The legislative panel wanted to know why the university created a costly new marketing job for Jim Donovan instead of just letting his contract run out in March 2013.
"I was told that the university had put their last and best offer forward, and that was either to be bought out for no cause and I could sue the university for any damages I thought I had from the press conference or any other actions, or I could take the position that Chancellor Apple had talked to me about," Donovan testified.
"We really believed that our athletic department, the new coach, the things we needed to do to build our athletic department and to move forward, would be better served at that point after all of this drama and in the midst of all this drama by moving on," said University of Hawaii president MRC Greenwood.

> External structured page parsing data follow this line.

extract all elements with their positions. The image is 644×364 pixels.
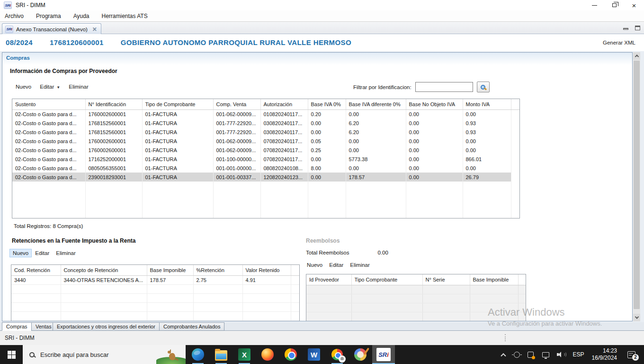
table-row[interactable]: 02-Costo o Gasto para d...17600026000010… bbox=[12, 136, 520, 146]
retenciones-eliminar-button[interactable]: Eliminar bbox=[56, 250, 76, 256]
table-row[interactable]: 02-Costo o Gasto para d...17600026000010… bbox=[12, 146, 520, 155]
retenciones-header-row: Cod. RetenciónConcepto de RetenciónBase … bbox=[11, 265, 300, 275]
reembolsos-editar-button[interactable]: Editar bbox=[329, 262, 343, 268]
scroll-thumb[interactable] bbox=[634, 61, 640, 309]
tray-expand-button[interactable] bbox=[501, 353, 505, 356]
tray-sync-icon[interactable] bbox=[528, 352, 534, 358]
table-cell: 001-062-00009... bbox=[213, 109, 260, 118]
bottom-tab-comprobantes-anulados[interactable]: Comprobantes Anulados bbox=[159, 322, 224, 331]
retenciones-nuevo-button[interactable]: Nuevo bbox=[9, 249, 32, 257]
column-header[interactable]: Base IVA diferente 0% bbox=[346, 99, 406, 109]
minimize-button[interactable] bbox=[584, 0, 604, 10]
column-header[interactable]: Valor Retenido bbox=[242, 265, 291, 275]
reembolsos-nuevo-button[interactable]: Nuevo bbox=[307, 262, 322, 268]
tab-anexo-transaccional[interactable]: SRi Anexo Transaccional (Nuevo) ✕ bbox=[2, 23, 101, 35]
table-cell bbox=[242, 302, 291, 311]
table-row[interactable]: 34403440-OTRAS RETENCIONES A...178.572.7… bbox=[11, 275, 300, 284]
table-cell: 070820240117... bbox=[260, 136, 308, 146]
table-cell: 02-Costo o Gasto para d... bbox=[12, 155, 85, 164]
table-cell bbox=[193, 311, 242, 320]
taskbar-icon-chrome[interactable] bbox=[279, 345, 302, 364]
column-header[interactable]: Comp. Venta bbox=[213, 99, 260, 109]
nuevo-button[interactable]: Nuevo bbox=[16, 84, 31, 90]
view-minimize-icon[interactable] bbox=[623, 28, 628, 30]
table-cell bbox=[422, 294, 470, 303]
taskbar-icon-sri[interactable]: SRi bbox=[372, 345, 395, 364]
notification-button[interactable]: 2 bbox=[627, 351, 635, 358]
table-cell bbox=[422, 285, 470, 294]
table-row[interactable]: 02-Costo o Gasto para d...08050563550010… bbox=[12, 164, 520, 173]
compras-table: SustentoN° IdentificaciónTipo de Comprob… bbox=[12, 99, 520, 218]
table-cell: 1768152560001 bbox=[85, 127, 142, 136]
table-row[interactable]: 02-Costo o Gasto para d...17162520000010… bbox=[12, 155, 520, 164]
column-header[interactable]: Sustento bbox=[12, 99, 85, 109]
tab-close-icon[interactable]: ✕ bbox=[92, 26, 97, 33]
table-row[interactable]: 02-Costo o Gasto para d...17681525600010… bbox=[12, 127, 520, 136]
taskbar-icon-explorer[interactable] bbox=[210, 345, 233, 364]
start-button[interactable] bbox=[0, 345, 23, 364]
taskbar-icon-firefox[interactable] bbox=[256, 345, 279, 364]
search-icon bbox=[29, 352, 35, 357]
table-cell: 0.00 bbox=[406, 155, 463, 164]
taskbar-icon-excel[interactable]: X bbox=[233, 345, 256, 364]
close-button[interactable]: × bbox=[624, 0, 644, 10]
table-cell: 001-777-22920... bbox=[213, 127, 260, 136]
table-cell bbox=[85, 182, 142, 218]
eliminar-button[interactable]: Eliminar bbox=[69, 84, 89, 90]
column-header[interactable]: Base IVA 0% bbox=[308, 99, 346, 109]
column-header[interactable]: Concepto de Retención bbox=[61, 265, 147, 275]
column-header[interactable]: %Retención bbox=[193, 265, 242, 275]
table-cell: 030820240117... bbox=[260, 127, 308, 136]
table-cell: 0.00 bbox=[463, 146, 511, 155]
column-header[interactable]: Base Imponible bbox=[147, 265, 193, 275]
bottom-tab-ventas[interactable]: Ventas bbox=[31, 322, 56, 331]
taskbar-search[interactable]: Escribe aquí para buscar bbox=[23, 345, 186, 364]
table-cell bbox=[306, 321, 351, 321]
table-cell: 3440-OTRAS RETENCIONES A... bbox=[61, 275, 147, 284]
taskbar-clock[interactable]: 14:23 16/9/2024 bbox=[592, 347, 617, 362]
column-header[interactable]: Base Imponible bbox=[470, 274, 518, 285]
table-cell bbox=[351, 294, 422, 303]
menu-item-programa[interactable]: Programa bbox=[36, 13, 61, 19]
generar-xml-button[interactable]: Generar XML bbox=[603, 40, 635, 46]
scroll-column bbox=[511, 109, 520, 118]
column-header[interactable]: Base No Objeto IVA bbox=[406, 99, 463, 109]
column-header[interactable]: Autorización bbox=[260, 99, 308, 109]
table-cell bbox=[61, 284, 147, 293]
language-indicator[interactable]: ESP bbox=[573, 351, 584, 358]
filter-input[interactable] bbox=[415, 82, 473, 92]
table-row[interactable]: 02-Costo o Gasto para d...17600026000010… bbox=[12, 109, 520, 118]
scroll-down-button[interactable] bbox=[633, 314, 640, 321]
taskbar-icon-chrome-profile[interactable] bbox=[326, 345, 349, 364]
retenciones-editar-button[interactable]: Editar bbox=[35, 250, 49, 256]
table-cell bbox=[61, 302, 147, 311]
column-header[interactable]: N° Serie bbox=[422, 274, 470, 285]
bottom-tab-compras[interactable]: Compras bbox=[2, 322, 32, 331]
tray-volume-icon[interactable] bbox=[557, 351, 565, 358]
bottom-tab-exportaciones[interactable]: Exportaciones y otros ingresos del exter… bbox=[53, 322, 160, 331]
column-header[interactable]: Tipo Comprobante bbox=[351, 274, 422, 285]
view-maximize-icon[interactable] bbox=[635, 26, 640, 30]
restore-button[interactable] bbox=[604, 0, 624, 10]
table-cell: 0805056355001 bbox=[85, 164, 142, 173]
editar-button[interactable]: Editar▼ bbox=[40, 84, 60, 90]
menu-item-archivo[interactable]: Archivo bbox=[5, 13, 24, 19]
column-header[interactable]: N° Identificación bbox=[85, 99, 142, 109]
main-scrollbar[interactable] bbox=[633, 52, 640, 321]
tray-cast-icon[interactable] bbox=[514, 352, 520, 358]
table-row[interactable]: 02-Costo o Gasto para d...17681525600010… bbox=[12, 118, 520, 127]
menu-item-herramientas-ats[interactable]: Herramientas ATS bbox=[102, 13, 148, 19]
taskbar-icon-word[interactable]: W bbox=[303, 345, 325, 364]
column-header[interactable]: Tipo de Comprobante bbox=[142, 99, 213, 109]
filter-search-button[interactable] bbox=[477, 82, 490, 92]
column-header[interactable]: Monto IVA bbox=[463, 99, 511, 109]
column-header[interactable]: Cod. Retención bbox=[11, 265, 61, 275]
statusbar-grip-handle[interactable] bbox=[505, 334, 506, 341]
reembolsos-eliminar-button[interactable]: Eliminar bbox=[350, 262, 370, 268]
scroll-up-button[interactable] bbox=[633, 52, 640, 60]
taskbar-icon-edge[interactable] bbox=[187, 345, 209, 364]
column-header[interactable]: Id Proveedor bbox=[306, 274, 351, 285]
menu-item-ayuda[interactable]: Ayuda bbox=[73, 13, 89, 19]
tray-network-icon[interactable] bbox=[542, 352, 549, 357]
taskbar-icon-paint[interactable] bbox=[349, 345, 372, 364]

During questioning, Greenwood told lawmakers that she received "strong advice" from Governor Neil Abercrombie based on concerns from Senate President Shan Tsutsui and House Speaker Calvin Say to reinstate Donovan, but that she decided that wasn't in the best interest of the university.

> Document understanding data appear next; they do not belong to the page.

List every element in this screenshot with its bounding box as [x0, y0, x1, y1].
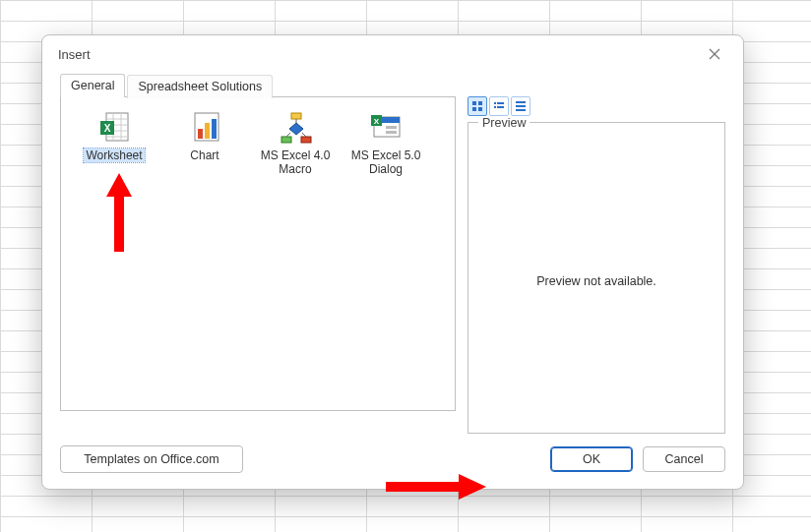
excel-dialog-icon: X	[368, 109, 404, 145]
preview-panel: Preview Preview not available.	[468, 122, 725, 434]
svg-rect-24	[386, 126, 397, 129]
svg-rect-34	[494, 106, 496, 108]
svg-rect-36	[516, 101, 526, 103]
dialog-footer: Templates on Office.com OK Cancel	[42, 445, 743, 489]
view-list-button[interactable]	[489, 96, 509, 116]
svg-rect-32	[494, 102, 496, 104]
view-details-button[interactable]	[511, 96, 530, 116]
template-item-macro[interactable]: MS Excel 4.0 Macro	[250, 109, 341, 176]
cancel-button[interactable]: Cancel	[643, 446, 725, 472]
svg-text:X: X	[104, 123, 111, 134]
insert-dialog: Insert General Spreadsheet Solutions X	[41, 34, 744, 490]
excel-worksheet-icon: X	[96, 109, 132, 145]
svg-rect-29	[478, 101, 482, 105]
svg-rect-18	[301, 137, 311, 143]
svg-rect-35	[497, 106, 504, 108]
svg-rect-25	[386, 131, 397, 134]
view-large-icons-button[interactable]	[468, 96, 487, 116]
svg-line-21	[302, 133, 306, 137]
dialog-titlebar: Insert	[42, 35, 743, 73]
template-item-label: MS Excel 5.0 Dialog	[341, 148, 431, 176]
dialog-content: X Worksheet Chart	[42, 96, 743, 445]
template-item-label: Chart	[190, 148, 218, 162]
tab-strip: General Spreadsheet Solutions	[42, 73, 743, 96]
svg-rect-31	[478, 107, 482, 111]
list-icon	[493, 100, 505, 112]
details-icon	[515, 100, 527, 112]
right-column: Preview Preview not available.	[468, 96, 725, 434]
dialog-title: Insert	[58, 47, 698, 62]
svg-rect-13	[205, 123, 210, 139]
close-icon	[708, 47, 721, 61]
preview-message: Preview not available.	[536, 274, 656, 288]
svg-rect-17	[281, 137, 291, 143]
template-list-panel[interactable]: X Worksheet Chart	[60, 96, 456, 411]
template-item-worksheet[interactable]: X Worksheet	[69, 109, 159, 176]
svg-rect-37	[516, 105, 526, 107]
large-icons-icon	[471, 100, 483, 112]
svg-rect-30	[472, 107, 476, 111]
flowchart-macro-icon	[278, 109, 313, 145]
svg-rect-33	[497, 102, 504, 104]
tab-general[interactable]: General	[60, 74, 125, 97]
template-item-dialog[interactable]: X MS Excel 5.0 Dialog	[341, 109, 431, 176]
svg-text:X: X	[374, 117, 380, 126]
preview-content: Preview not available.	[468, 130, 724, 433]
preview-group-label: Preview	[478, 116, 530, 130]
svg-line-20	[286, 133, 290, 137]
chart-icon	[187, 109, 222, 145]
ok-button[interactable]: OK	[550, 446, 633, 472]
svg-rect-28	[472, 101, 476, 105]
template-item-label: MS Excel 4.0 Macro	[250, 148, 341, 176]
tab-spreadsheet-solutions[interactable]: Spreadsheet Solutions	[127, 75, 273, 98]
svg-rect-38	[516, 109, 526, 111]
svg-rect-14	[212, 119, 217, 139]
template-item-chart[interactable]: Chart	[159, 109, 250, 176]
svg-rect-12	[198, 129, 203, 139]
close-button[interactable]	[698, 40, 731, 68]
templates-office-button[interactable]: Templates on Office.com	[60, 445, 243, 473]
svg-marker-16	[289, 123, 303, 135]
template-item-label: Worksheet	[84, 148, 144, 162]
svg-rect-15	[291, 113, 301, 119]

The governor's office issued this written response: "I stated very clearly to President Greenwood that my sole concern was for fairness and even-handedness. I based this concern as the Governor as well as an alumnus and supporter of the University of Hawaii. I also stressed that any and all decisions made in the wake of the concert failure ensure that all responsible parties be held to account."
Greenwood also testified that the school was already planning to look for a new athletics director prior to the Stevie Wonder concert mess. She cited "the WAC and Mac" -- wanting to leave the Western Athletic Conference and reducing the buyout for football coach Greg McMackin -- as two reasons she felt comfortable publicly discussing. Donovan gave another reason.
"I figure I might have irritated some people above me in the chain of command during the football search," he said.
Committee members asked Greenwood if she had overstepped any boundaries by getting involved with the football team's move to the Mountain West Conference.
"It's not overstepping when the Board (of Regents) that I report to asked me to take a specific action in the interest of the university to effect a change that has turned out to be the best choice," said Greenwood.
Lawmakers raised several concerns about unclear lines of authority. Donovan told them that former Board of Regents chair Howard Karr told him which coaches should be fired, moves he didn't necessarily follow.
"Does this bother you that these things are happening?" Sen. Donna Mercado Kim asked BOR chair Eric Martinson. "Sure," Martinson replied. "But you know they're happening, right?" questioned Mercado Kim. "Yes," said Martinson.
The lawmakers also criticized the Board's lack of leadership as an independent body, and said the regents didn't exercise their power to approve Donovan's settlement agreement.
"I felt it was disclosed. It was discussed. We got counsel. We trusted in the process," said Martinson.
UH officials contend it was not a settlement, but an agreement on Donovan's reassignment.
A second hearing is set for October 2, with possibly two more to follow.